=== Begin Enclosure ===
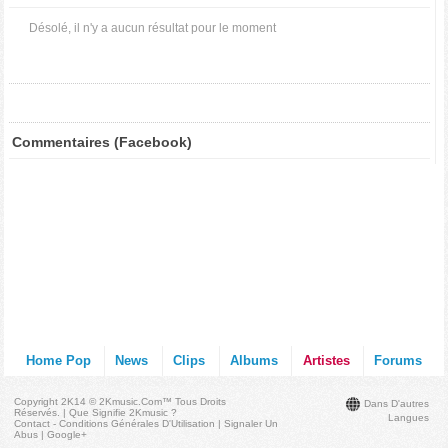
Désolé, il n'y a aucun résultat pour le moment
Commentaires (Facebook)
Home Pop
News
Clips
Albums
Artistes
Forums
Copyright 2K14 © 2Kmusic.com™
Tous Droits
Dans D'autres
Réservés
. |
Que Signifie 2Kmusic ?
Langues
Contact - Conditions Générales D'Utilisation
|
Signaler Un
Abus
|
Google+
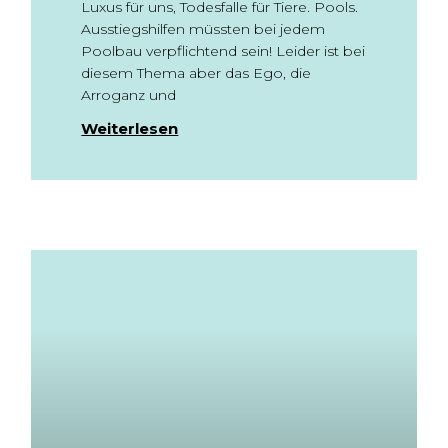
Luxus für uns, Todesfalle für Tiere. Pools.
Ausstiegshilfen müssten bei jedem
Poolbau verpflichtend sein! Leider ist bei
diesem Thema aber das Ego, die
Arroganz und
Weiterlesen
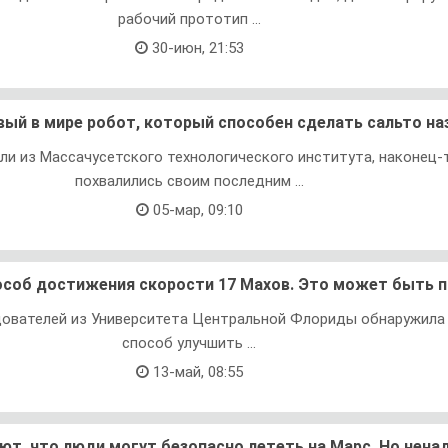
рабочий прототип ...
30-июн, 21:53
вый в мире робот, который способен сделать сальто на
и из Массачусетского технологического института, наконец-
похвалились своим последним ...
05-мар, 09:10
соб достижения скорости 17 Махов. Это может быть 
ователей из Университета Центральной Флориды обнаружила
способ улучшить ...
13-май, 08:55
ют, что люди могут безопасно лететь на Марс. Но нена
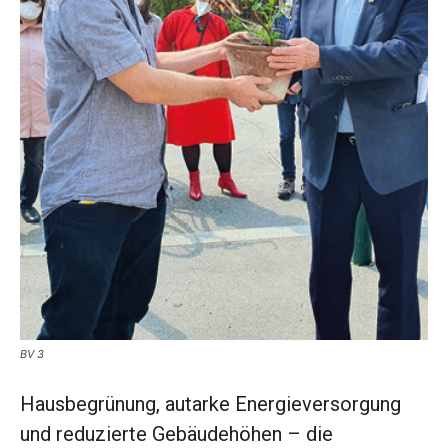
BV 3
Hausbegrünung, ­autarke Energieversorgung
und ­reduzierte Gebäudehöhen – die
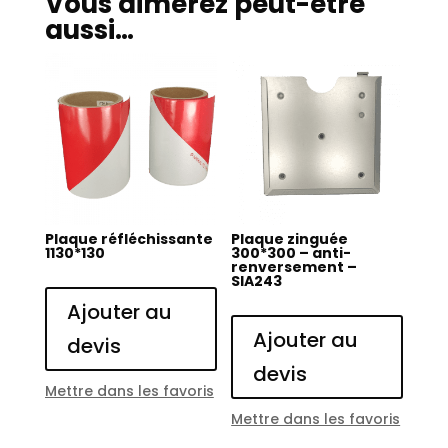
Vous aimerez peut-être
aussi…
Plaque réfléchissante
Plaque zinguée
1130*130
300*300 – anti-
renversement –
SIA243
Ajouter au
Ajouter au
devis
devis
Mettre dans les favoris
Mettre dans les favoris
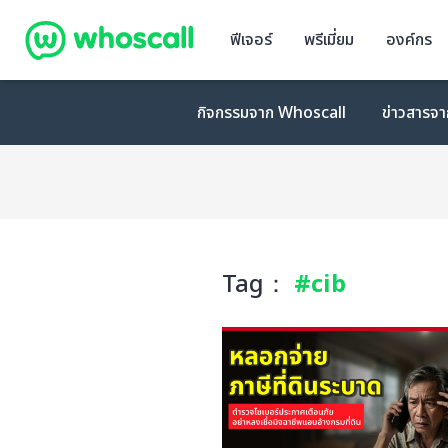
Whoscall
ฟีเจอร์
พรีเมี่ยม
องค์กร
กิจกรรมจาก Whoscall
ข่าวสารจ
Tag：
#cib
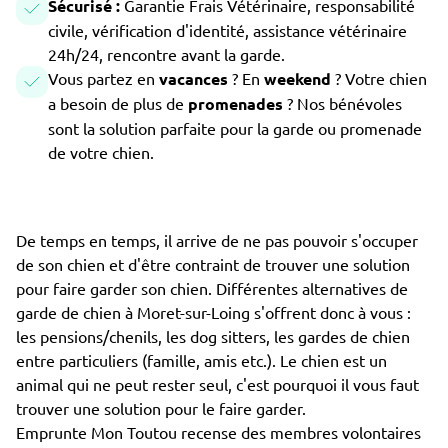
Sécurisé :
Garantie Frais Vétérinaire, responsabilité
civile, vérification d'identité, assistance vétérinaire
24h/24, rencontre avant la garde.
Vous partez en
vacances
? En
weekend
? Votre chien
a besoin de plus de
promenades
? Nos bénévoles
sont la solution parfaite pour la garde ou promenade
de votre chien.
De temps en temps, il arrive de ne pas pouvoir s'occuper
de son chien et d'être contraint de trouver une solution
pour faire garder son chien. Différentes alternatives de
garde de chien à Moret-sur-Loing s'offrent donc à vous :
les pensions/chenils, les dog sitters, les gardes de chien
entre particuliers (famille, amis etc.). Le chien est un
animal qui ne peut rester seul, c'est pourquoi il vous faut
trouver une solution pour le faire garder.
Emprunte Mon Toutou recense des membres volontaires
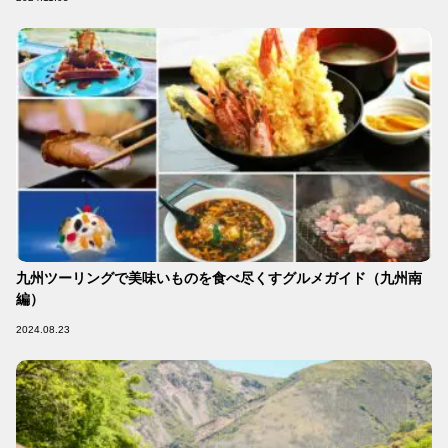
九州ツーリングで美味いものを食べ尽くすグルメガイド（九州南
編）
2024.08.23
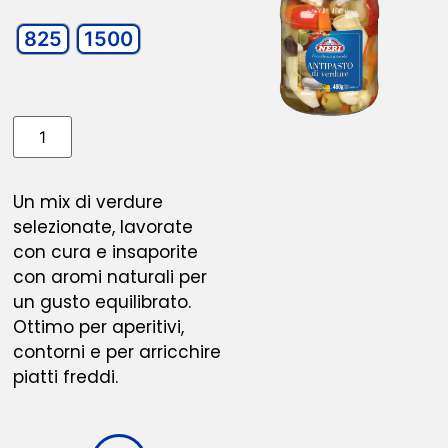
825
1500
Un mix di verdure
selezionate, lavorate
con cura e insaporite
con aromi naturali per
un gusto equilibrato.
Ottimo per aperitivi,
contorni e per arricchire
piatti freddi.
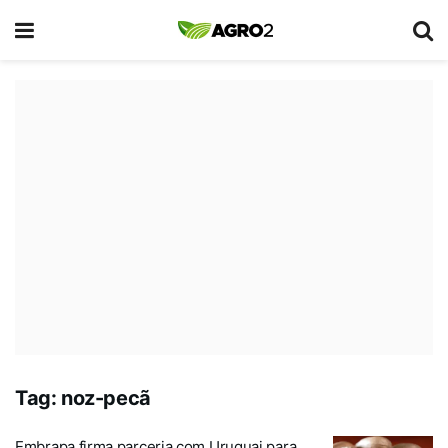
Tag:
noz-pecã
Embrapa firma parceria com Uruguai para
=== End Enclosure ===
After reading the records above, give the number of lines that include "solution", and add nothing else.

_RESPONSE:_ 3